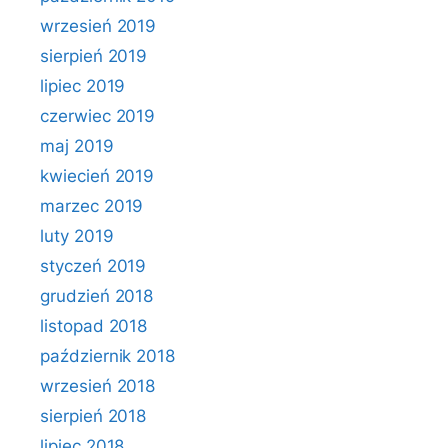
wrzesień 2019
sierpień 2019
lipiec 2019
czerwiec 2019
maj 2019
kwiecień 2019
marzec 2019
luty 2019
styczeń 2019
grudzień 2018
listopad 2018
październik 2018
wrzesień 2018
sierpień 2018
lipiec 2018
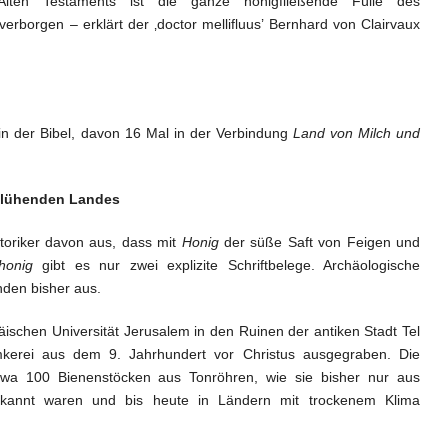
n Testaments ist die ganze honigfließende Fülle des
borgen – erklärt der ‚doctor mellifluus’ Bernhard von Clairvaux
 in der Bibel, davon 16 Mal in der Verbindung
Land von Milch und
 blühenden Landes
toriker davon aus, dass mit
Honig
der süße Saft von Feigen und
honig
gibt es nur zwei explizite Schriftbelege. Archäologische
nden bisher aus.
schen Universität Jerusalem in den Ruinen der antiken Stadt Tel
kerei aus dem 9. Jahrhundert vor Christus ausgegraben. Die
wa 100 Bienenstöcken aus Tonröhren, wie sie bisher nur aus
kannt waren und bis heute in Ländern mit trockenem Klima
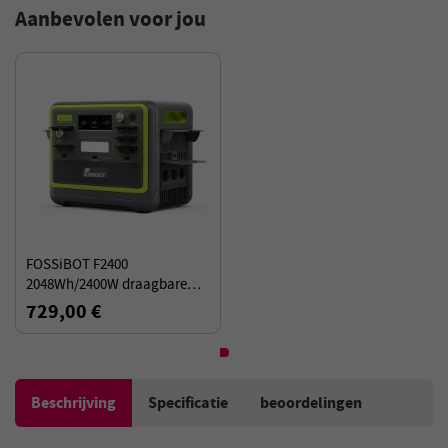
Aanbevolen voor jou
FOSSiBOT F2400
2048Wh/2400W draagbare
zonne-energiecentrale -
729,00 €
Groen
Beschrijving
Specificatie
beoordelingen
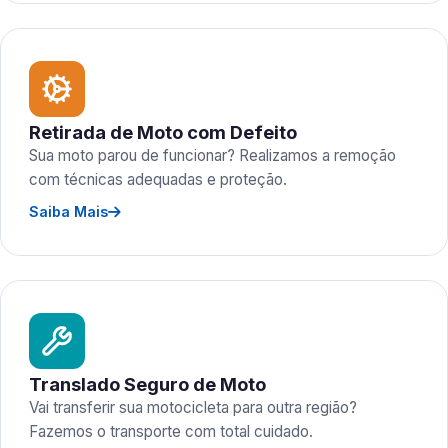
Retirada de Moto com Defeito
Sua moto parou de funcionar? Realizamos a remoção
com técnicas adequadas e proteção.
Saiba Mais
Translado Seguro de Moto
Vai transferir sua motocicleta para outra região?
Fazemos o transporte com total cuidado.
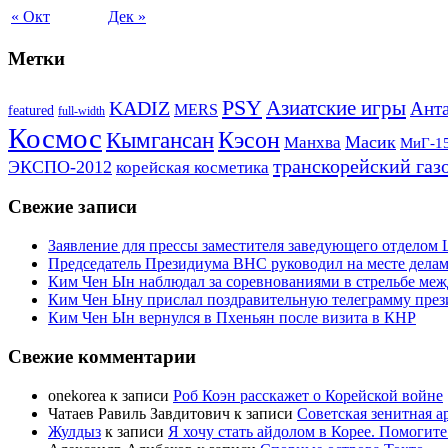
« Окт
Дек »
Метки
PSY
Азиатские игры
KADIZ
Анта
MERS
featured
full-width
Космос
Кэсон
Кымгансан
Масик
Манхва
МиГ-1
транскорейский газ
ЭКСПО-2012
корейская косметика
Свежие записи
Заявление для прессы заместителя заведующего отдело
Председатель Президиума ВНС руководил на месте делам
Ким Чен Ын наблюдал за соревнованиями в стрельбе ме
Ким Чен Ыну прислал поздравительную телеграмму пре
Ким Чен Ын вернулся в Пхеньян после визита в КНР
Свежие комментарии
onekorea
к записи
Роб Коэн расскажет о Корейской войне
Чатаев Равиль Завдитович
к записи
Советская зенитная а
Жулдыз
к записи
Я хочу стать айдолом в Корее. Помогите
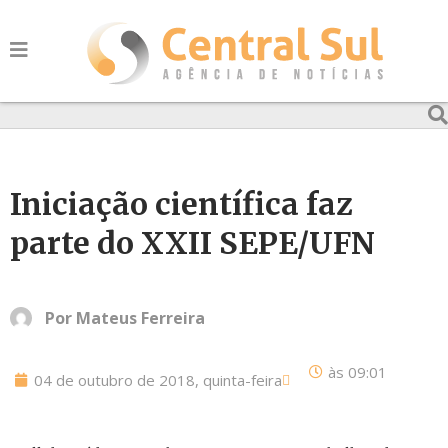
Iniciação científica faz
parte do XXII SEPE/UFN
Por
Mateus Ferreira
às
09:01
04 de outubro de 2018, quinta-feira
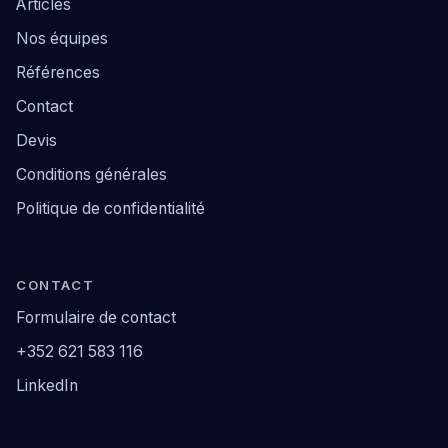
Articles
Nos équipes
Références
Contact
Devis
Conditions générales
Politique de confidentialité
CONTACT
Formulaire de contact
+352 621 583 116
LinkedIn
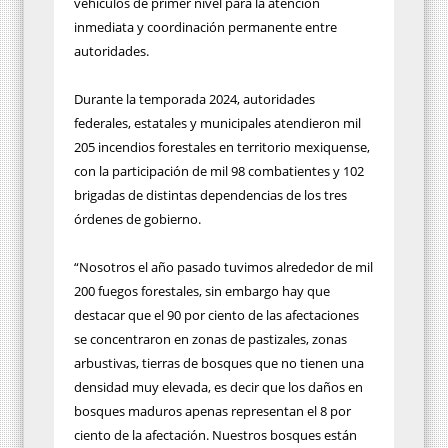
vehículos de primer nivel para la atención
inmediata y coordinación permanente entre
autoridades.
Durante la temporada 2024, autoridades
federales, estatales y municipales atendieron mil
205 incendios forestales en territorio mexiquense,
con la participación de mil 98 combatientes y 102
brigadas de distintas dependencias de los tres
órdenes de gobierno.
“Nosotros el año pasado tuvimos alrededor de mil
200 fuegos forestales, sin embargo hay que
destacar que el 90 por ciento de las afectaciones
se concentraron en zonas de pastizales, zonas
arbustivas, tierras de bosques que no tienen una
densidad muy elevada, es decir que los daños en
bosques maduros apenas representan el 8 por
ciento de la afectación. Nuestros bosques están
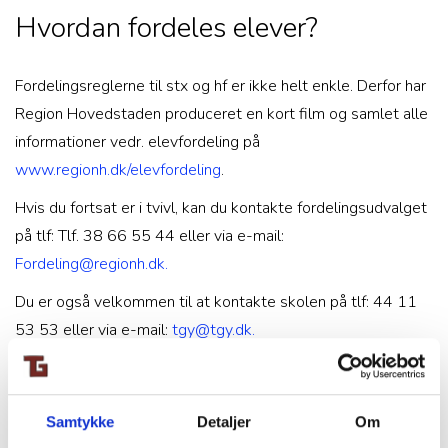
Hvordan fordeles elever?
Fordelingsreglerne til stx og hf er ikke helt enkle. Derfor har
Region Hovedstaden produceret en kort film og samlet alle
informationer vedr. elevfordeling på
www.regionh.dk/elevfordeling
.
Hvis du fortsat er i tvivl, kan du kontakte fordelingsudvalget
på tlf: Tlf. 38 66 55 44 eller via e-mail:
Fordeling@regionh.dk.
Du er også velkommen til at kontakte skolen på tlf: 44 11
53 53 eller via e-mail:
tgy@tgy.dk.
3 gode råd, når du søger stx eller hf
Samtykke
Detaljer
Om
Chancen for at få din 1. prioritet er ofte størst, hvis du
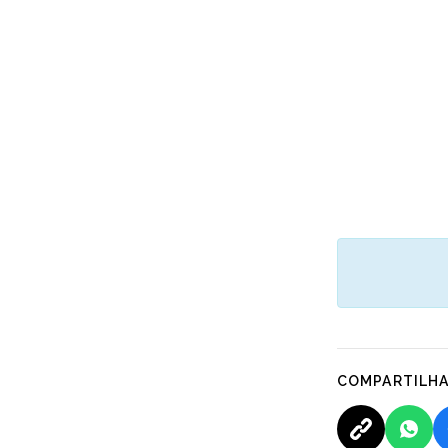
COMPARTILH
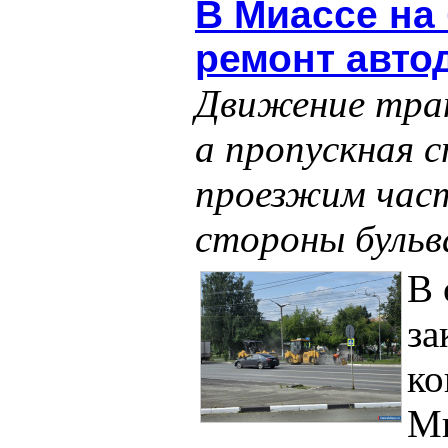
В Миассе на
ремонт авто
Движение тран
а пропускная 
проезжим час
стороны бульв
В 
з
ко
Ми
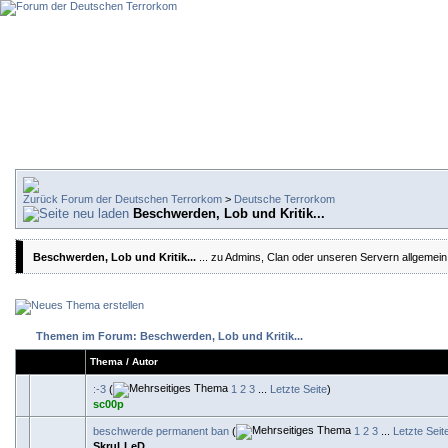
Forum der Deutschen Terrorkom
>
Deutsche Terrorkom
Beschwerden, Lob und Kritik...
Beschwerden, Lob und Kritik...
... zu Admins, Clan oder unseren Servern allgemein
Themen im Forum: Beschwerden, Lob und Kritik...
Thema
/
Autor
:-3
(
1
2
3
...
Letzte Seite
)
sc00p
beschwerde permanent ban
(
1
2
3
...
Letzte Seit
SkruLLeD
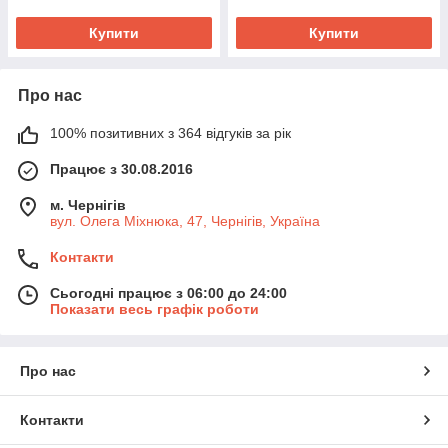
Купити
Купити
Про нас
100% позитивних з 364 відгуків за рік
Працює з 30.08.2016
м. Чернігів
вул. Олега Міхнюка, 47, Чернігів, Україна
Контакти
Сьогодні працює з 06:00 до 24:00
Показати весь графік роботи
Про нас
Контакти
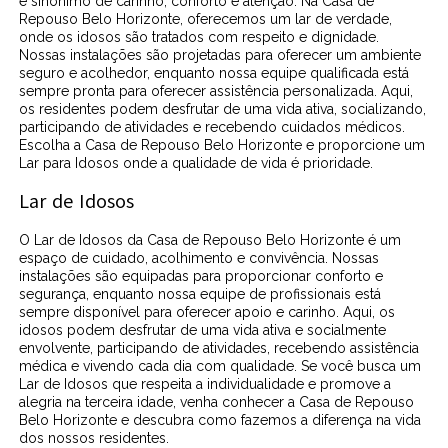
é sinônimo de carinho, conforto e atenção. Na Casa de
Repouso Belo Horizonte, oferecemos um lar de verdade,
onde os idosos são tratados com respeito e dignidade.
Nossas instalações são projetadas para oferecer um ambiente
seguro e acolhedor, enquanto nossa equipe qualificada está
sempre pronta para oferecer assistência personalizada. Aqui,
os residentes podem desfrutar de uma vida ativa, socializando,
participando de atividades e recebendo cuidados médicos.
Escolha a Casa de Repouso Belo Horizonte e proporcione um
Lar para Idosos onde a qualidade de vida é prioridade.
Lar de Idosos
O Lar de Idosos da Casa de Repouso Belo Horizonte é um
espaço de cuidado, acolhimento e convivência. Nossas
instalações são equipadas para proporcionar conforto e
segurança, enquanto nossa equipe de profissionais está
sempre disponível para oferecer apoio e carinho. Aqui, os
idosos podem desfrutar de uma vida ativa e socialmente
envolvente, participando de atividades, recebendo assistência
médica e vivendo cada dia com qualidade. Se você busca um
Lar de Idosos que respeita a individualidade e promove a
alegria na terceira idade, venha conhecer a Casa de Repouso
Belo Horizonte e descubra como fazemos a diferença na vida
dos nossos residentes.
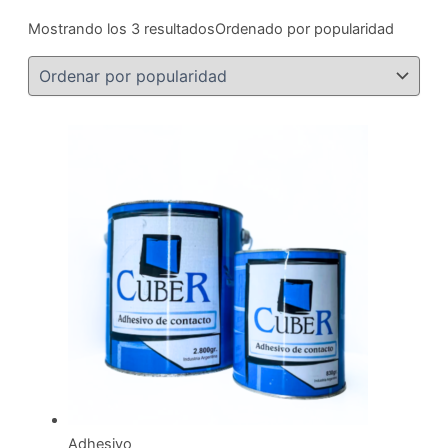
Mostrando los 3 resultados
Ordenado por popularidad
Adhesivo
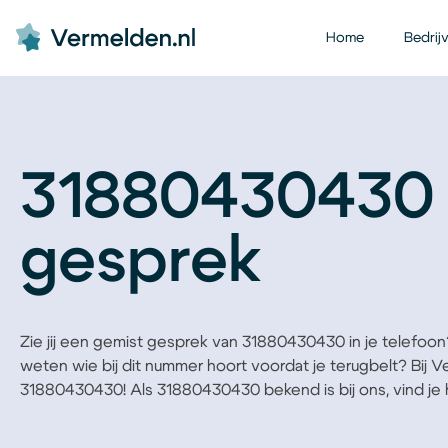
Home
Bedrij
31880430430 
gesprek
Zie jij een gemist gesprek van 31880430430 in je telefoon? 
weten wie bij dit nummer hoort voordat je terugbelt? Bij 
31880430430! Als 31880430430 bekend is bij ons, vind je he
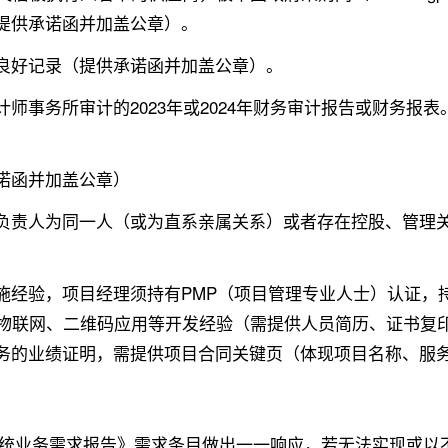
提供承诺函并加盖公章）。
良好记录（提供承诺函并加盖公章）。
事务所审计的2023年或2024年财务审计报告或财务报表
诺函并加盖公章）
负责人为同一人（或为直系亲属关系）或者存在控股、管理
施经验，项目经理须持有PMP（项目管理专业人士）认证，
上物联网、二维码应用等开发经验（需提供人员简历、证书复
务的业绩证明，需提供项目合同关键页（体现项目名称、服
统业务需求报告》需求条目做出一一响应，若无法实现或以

● ● ● ●

▶ **DIRECTIONS**
Copy out the data verbatim, with no pictures.

▶ **RESULT**
wrzesień 2019
sierpień 2019
lipiec 2019
czerwiec 2019
maj 2019
kwiecień 2019
marzec 2019
luty 2019
styczeń 2019
grudzień 2018
listopad 2018
październik 2018
wrzesień 2018
sierpień 2018
lipiec 2018
n Testaments ist die ganze honigfließende Fülle des
borgen – erklärt der ‚doctor mellifluus’ Bernhard von Clairvaux
 in der Bibel, davon 16 Mal in der Verbindung
Land von Milch und
 blühenden Landes
toriker davon aus, dass mit
Honig
der süße Saft von Feigen und
honig
gibt es nur zwei explizite Schriftbelege. Archäologische
nden bisher aus.
schen Universität Jerusalem in den Ruinen der antiken Stadt Tel
kerei aus dem 9. Jahrhundert vor Christus ausgegraben. Die
wa 100 Bienenstöcken aus Tonröhren, wie sie bisher nur aus
kannt waren und bis heute in Ländern mit trockenem Klima
Aanbevolen voor jou
FOSSiBOT F2400
2048Wh/2400W draagbare
zonne-energiecentrale -
729,00 €
Groen
Beschrijving
Specificatie
beoordelingen
Retirada de Moto com Defeito
Sua moto parou de funcionar? Realizamos a remoção
com técnicas adequadas e proteção.
Saiba Mais
Translado Seguro de Moto
Vai transferir sua motocicleta para outra região?
Fazemos o transporte com total cuidado.
« Окт
Дек »
Метки
PSY
Азиатские игры
KADIZ
Анта
MERS
featured
full-width
Космос
Кэсон
Кымгансан
Масик
Манхва
МиГ-1
транскорейский газ
ЭКСПО-2012
корейская косметика
Свежие записи
Заявление для прессы заместителя заведующего отдело
Председатель Президиума ВНС руководил на месте делам
Ким Чен Ын наблюдал за соревнованиями в стрельбе ме
Ким Чен Ыну прислал поздравительную телеграмму пре
Ким Чен Ын вернулся в Пхеньян после визита в КНР
Свежие комментарии
onekorea
к записи
Роб Коэн расскажет о Корейской войне
Чатаев Равиль Завдитович
к записи
Советская зенитная а
Жулдыз
к записи
Я хочу стать айдолом в Корее. Помогите
Iniciação científica faz
parte do XXII SEPE/UFN
Por
Mateus Ferreira
às
09:01
04 de outubro de 2018, quinta-feira
Articles
Nos équipes
Références
Contact
Devis
Conditions générales
Politique de confidentialité
CONTACT
Formulaire de contact
+352 621 583 116
LinkedIn
vehículos de primer nivel para la atención
inmediata y coordinación permanente entre
autoridades.
Durante la temporada 2024, autoridades
federales, estatales y municipales atendieron mil
205 incendios forestales en territorio mexiquense,
con la participación de mil 98 combatientes y 102
brigadas de distintas dependencias de los tres
órdenes de gobierno.
“Nosotros el año pasado tuvimos alrededor de mil
200 fuegos forestales, sin embargo hay que
destacar que el 90 por ciento de las afectaciones
se concentraron en zonas de pastizales, zonas
arbustivas, tierras de bosques que no tienen una
densidad muy elevada, es decir que los daños en
bosques maduros apenas representan el 8 por
ciento de la afectación. Nuestros bosques están
Hvordan fordeles elever?
Fordelingsreglerne til stx og hf er ikke helt enkle. Derfor har
Region Hovedstaden produceret en kort film og samlet alle
informationer vedr. elevfordeling på
www.regionh.dk/elevfordeling
.
Hvis du fortsat er i tvivl, kan du kontakte fordelingsudvalget
på tlf: Tlf. 38 66 55 44 eller via e-mail:
Fordeling@regionh.dk.
Du er også velkommen til at kontakte skolen på tlf: 44 11
53 53 eller via e-mail:
tgy@tgy.dk.
3 gode råd, når du søger stx eller hf
Samtykke
Detaljer
Om
Chancen for at få din 1. prioritet er ofte størst, hvis du
COMPARTILH
В Миассе на
ремонт авто
Движение тран
а пропускная 
проезжим час
стороны бульв
В 
з
ко
Ми
Forum der Deutschen Terrorkom
>
Deutsche Terrorkom
Beschwerden, Lob und Kritik...
Beschwerden, Lob und Kritik...
... zu Admins, Clan oder unseren Servern allgemein
Themen im Forum: Beschwerden, Lob und Kritik...
Thema
/
Autor
:-3
(
1
2
3
...
Letzte Seite
)
sc00p
beschwerde permanent ban
(
1
2
3
...
Letzte Seit
SkruLLeD
Купити
Купити
Про нас
100% позитивних з 364 відгуків за рік
Працює з 30.08.2016
м. Чернігів
вул. Олега Міхнюка, 47, Чернігів, Україна
Контакти
Сьогодні працює з 06:00 до 24:00
Показати весь графік роботи
Про нас
Контакти
é sinônimo de carinho, conforto e atenção. Na Casa de
Repouso Belo Horizonte, oferecemos um lar de verdade,
onde os idosos são tratados com respeito e dignidade.
Nossas instalações são projetadas para oferecer um ambiente
seguro e acolhedor, enquanto nossa equipe qualificada está
sempre pronta para oferecer assistência personalizada. Aqui,
os residentes podem desfrutar de uma vida ativa, socializando,
participando de atividades e recebendo cuidados médicos.
Escolha a Casa de Repouso Belo Horizonte e proporcione um
Lar para Idosos onde a qualidade de vida é prioridade.
Lar de Idosos
O Lar de Idosos da Casa de Repouso Belo Horizonte é um
espaço de cuidado, acolhimento e convivência. Nossas
instalações são equipadas para proporcionar conforto e
segurança, enquanto nossa equipe de profissionais está
sempre disponível para oferecer apoio e carinho. Aqui, os
idosos podem desfrutar de uma vida ativa e socialmente
envolvente, participando de atividades, recebendo assistência
médica e vivendo cada dia com qualidade. Se você busca um
Lar de Idosos que respeita a individualidade e promove a
alegria na terceira idade, venha conhecer a Casa de Repouso
Belo Horizonte e descubra como fazemos a diferença na vida
dos nossos residentes.
Mostrando los 3 resultados
Ordenado por popularidad
Adhesivo
Home
Bedrij
31880430430 
gesprek
Zie jij een gemist gesprek van 31880430430 in je telefoon? 
weten wie bij dit nummer hoort voordat je terugbelt? Bij 
31880430430! Als 31880430430 bekend is bij ons, vind je he
提供承诺函并加盖公章）。
良好记录（提供承诺函并加盖公章）。
事务所审计的2023年或2024年财务审计报告或财务报表
诺函并加盖公章）
负责人为同一人（或为直系亲属关系）或者存在控股、管理
施经验，项目经理须持有PMP（项目管理专业人士）认证，
上物联网、二维码应用等开发经验（需提供人员简历、证书复
务的业绩证明，需提供项目合同关键页（体现项目名称、服
统业务需求报告》需求条目做出一一响应，若无法实现或以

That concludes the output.